I wonder why those would be among the natural responses...Is it because most times the ones responsible are not random unknowns and therefore victims believe their acts of betrayal are as a result of our failings in some way?

While watching excerpts of the Kavanaugh hearing I took note of the numerous cynical responses received by Dr Ford as she outlined the experiences she'd had:
'Why is she doing this now? It was such a long time ago'
'She went to a party with drinking college young men'
'It wasn't like she was raped'

I thought back on my experience that Saturday morning.  Why was the feeling still eerie?  After all,
It  was near some 30 years ago and he's now deceased
I was the one who'd gone and  sat on his lap
All he did was reach under my dress, pull at my panties and comment on how tight they were

It never happened again as after that day I kept a wide berth.  Then we moved away 
But even as an adult. when I sometimes saw him, I was never able to give beyond a courteous nod; every time wondering if he remembered.

By comparison, my experience pales next to the horror faced by thousands.  I believe I was lucky.  But  it has hammered home very strongly that fact that if I felt a sense of violation and shame, what of the persons who have endured much more? 

We cannot discount anyone's story as each carries its own pain.

1 comment:

  1. Twingy, you do tackle some tough subjects, don't you?

    This topic is so delicate that I would never try to humour it (err on the side of caution for this one).

    I empathise with everyone who have gone through this ordeal. It's clear that those experiences are forever etched in the subconscious and though forgiveness is possible, the forget part is unrealistic. So I can only imagine the emotions that are unlocked when you see the perpetrator, especially being lauded and awarded, sigh.

    Becoming philosophical is not the solution to this problem, but we must figure out how to help our youth start making better choices from the earliest of age. 'Boys will be boys' should not mean we silently support disrespect shown to anyone, especially women. But the Western and European cultures have not done enough to eradicate this form of abuse, so we run the risk of it getting more prevalent, instead of reversing.

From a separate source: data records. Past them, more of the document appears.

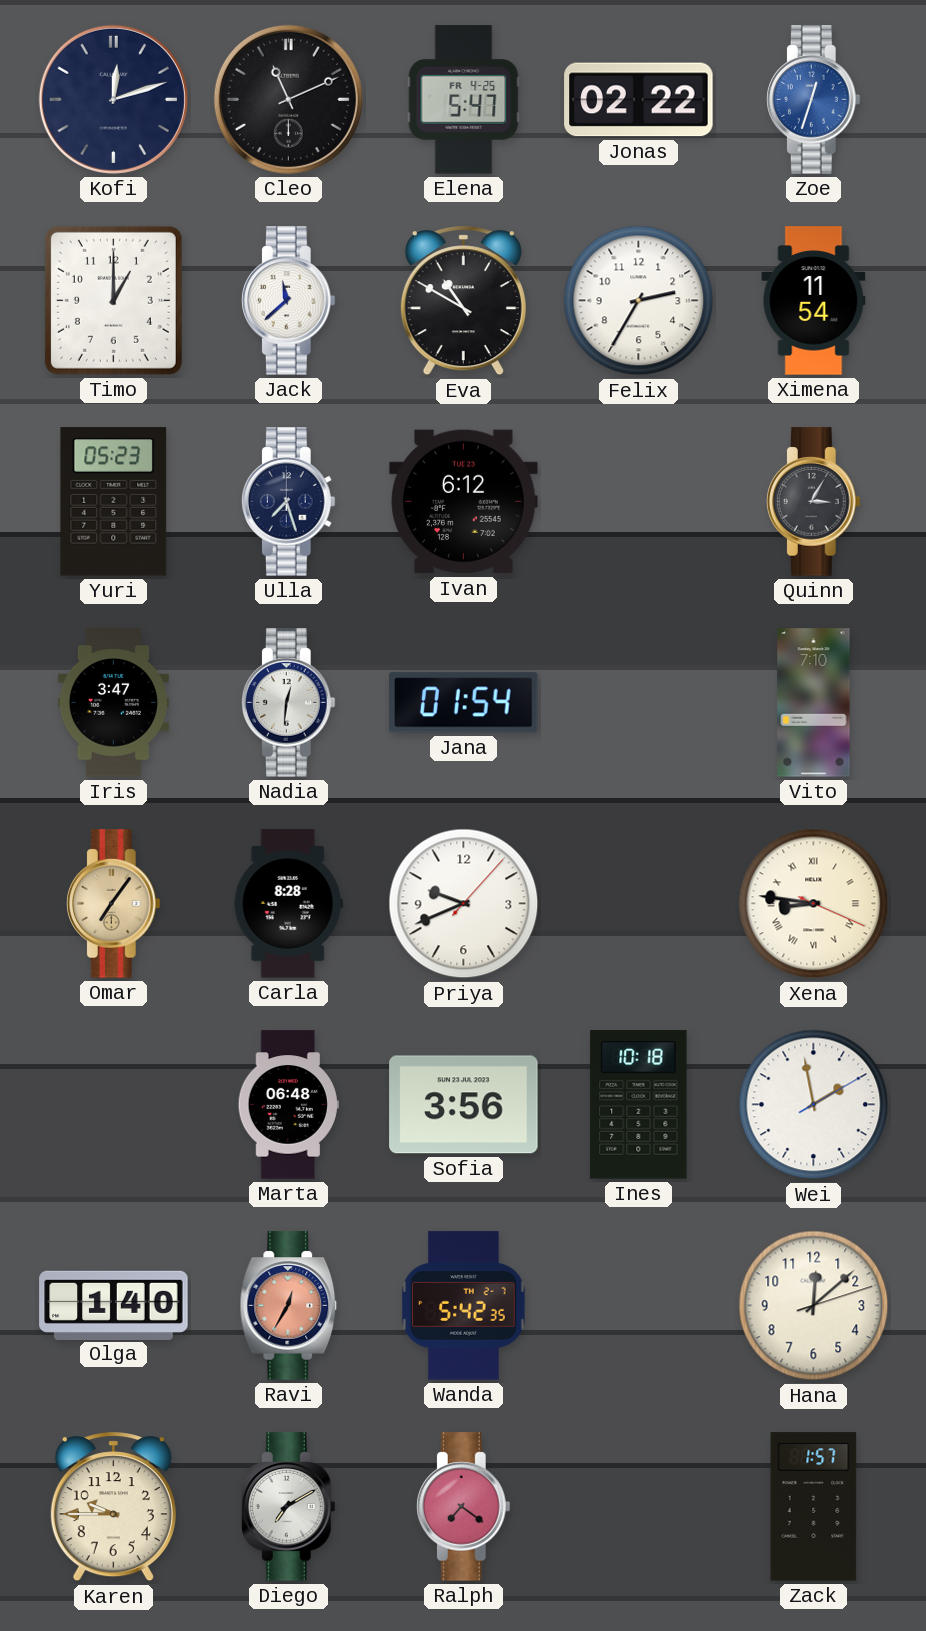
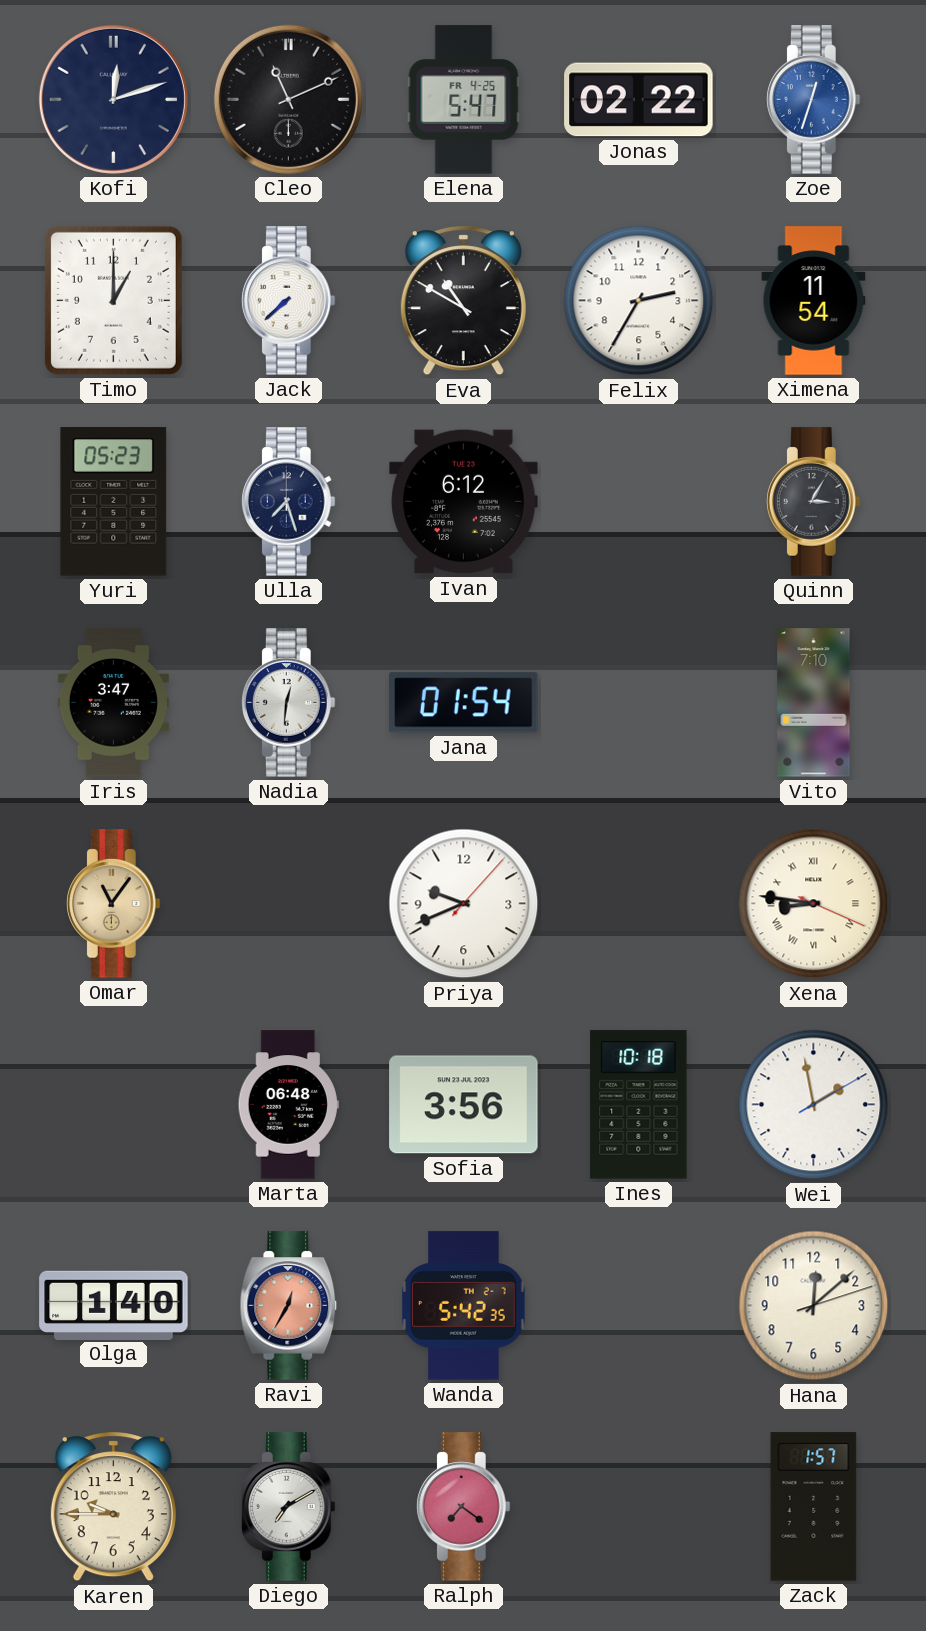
Jack: 11:38 -> 7:38
Omar: 7:06 -> 11:06
Carla: 8:28 -> none
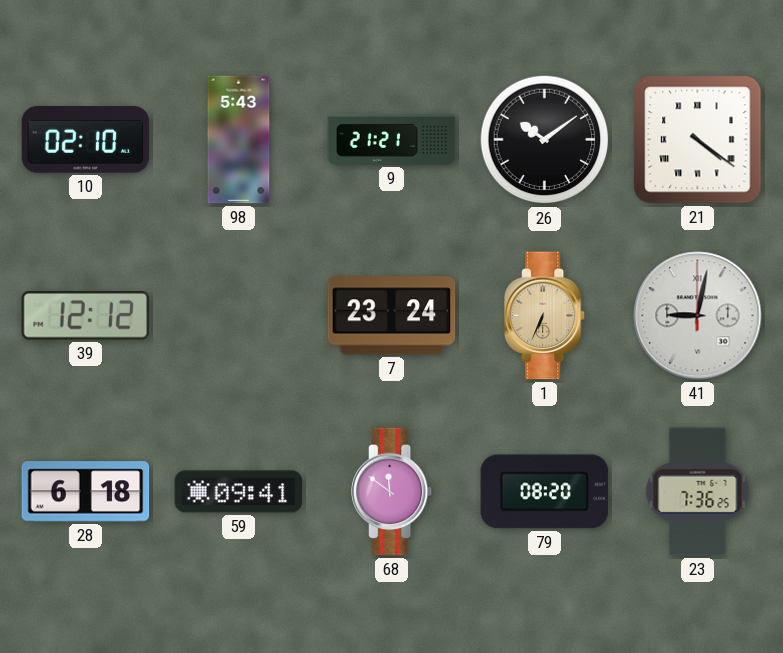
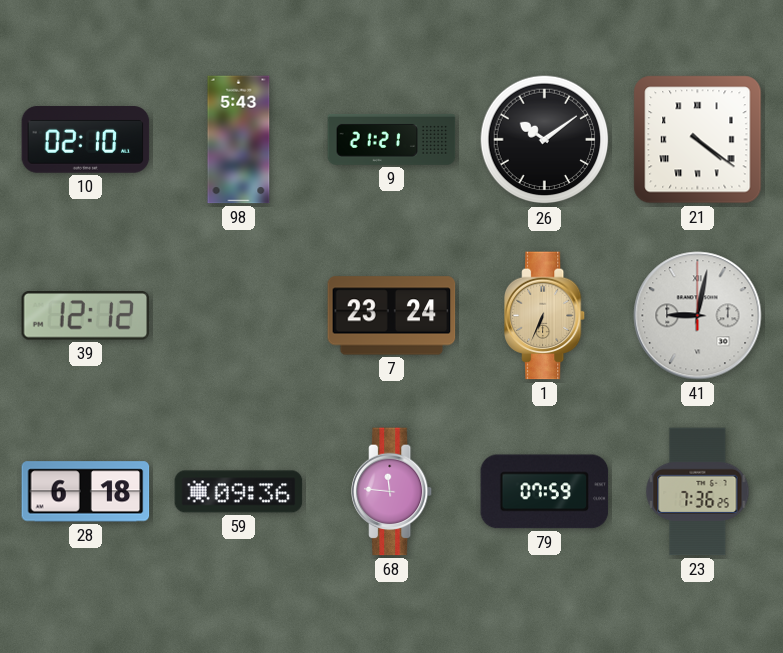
59: 09:41 -> 09:36
68: 11:51 -> 11:46
79: 08:20 -> 07:59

    So now the ladies have joined the orgy, because they surely have become more sexually explicit these days; but more often, they just harass (stage 1 of the evils).

    To the victims of abuse and assault, do what you think is therapeutic for you #seeksolace. But I do hope you choose to expose persons who wrong you, because in most cases (six sigma decimals) they do know it is wrong. Plus, exposing people is the surest way to influence a change in behaviour.

    On the harassment side, things are so fickle that I have practiced a very monotoned (wasn't hard for me) and pale-faced approach to give a complement to someone I do not know very well #nuhwantunnomixmiup.

    But we should not accept harrassment that is so obvious (the language, the threats, pictures that are worth a thousand words) to be swept under the rug, because escalation is certain, after we succeed with this part. Avoidance is the worst strategy to anything (I'm proving this everyday).

    Women - take this fight on; it's a fight that is worth it. I doubt I will be able to be inconspicuous when attacking any man who hurt my daughter like this.

    Men - man up (stop all forms of abuse against women and don't report that a woman harrassed you - dem tings nuh look good).